Communicating Your Litigation Efficiency Pays Off

First, there were engagement letters – those strict letters from clients detailing that they don’t pay separate charges for secretarial overtime, social lunches, or other activities that they consider either wasteful or part of overhead.

Then, there were legal bill auditors and e-billing programs, checking up to see that the engagement letters were followed, and looking for places where bills might have been padded or just plain excessive compared to usual charges for an activity.

Now, according to a Corporate Counsel piece on Law.com, there are Litigation Efficiency Advisers, who focus on litigation and take the corporate obsession with unnecessary spending a step further, checking to see if the entire litigation strategy, process and execution is providing value, as well as results.

All of this, plus loads of client survey material, provide clear evidence that clients are looking for much more than quality and results now. They want all of that PLUS efficiency, especially in litigation, which forms an increasingly disproportionate part of their legal budgets.

Thus, it is self-evident that lawyers and law firms have something new to think about in their messaging strategy – their litigation efficiency.

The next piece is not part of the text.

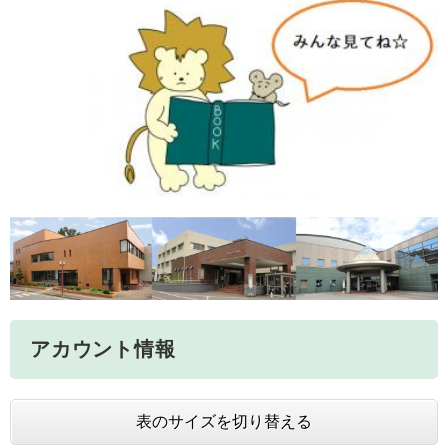
アカウント情報
表のサイズを切り替える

Lawyers and their firms will reap benefits from thinking like a client when communicating with a prospective client. That will require an ability to convey what is special about their trial services, such as:

  • Touting any “process improvement” courses the lawyers have taken to improve the efficiency of the litigation process, such as those offered by Legal Lean Sigma;
  • Explaining any “project management” training or skills the lawyers have under their belts that might apply to large project litigation;
  • Communicating how the lawyers concoct litigation strategies with both results and costs in mind;
  • Elaborating on how the lawyers staff cases and coordinate case communications for maximum efficiency;
  • Noting any special experience the lawyers have in dealing with increasingly voluminous e-discovery issues, as well as e-discovery technologies and tools (such as predictive digital coding for sorting documents electronically by privilege or relevance) in order to automate the e-discovery process as much as possible; and
  • Identifying specifically relevant experience in dealing with specific types of cases, types of clients, and types of industries (don’t just say “we have represented biotech companies in patent litigation” if you can say “we have represented 20 biotech companies in more than 100 adversarial actions involving alleged patent infringements”).

Lawyers and law firms who can not only act efficiently, but can communicate how they do so, will reap a harvest of volumes of clients beating a path to their doors.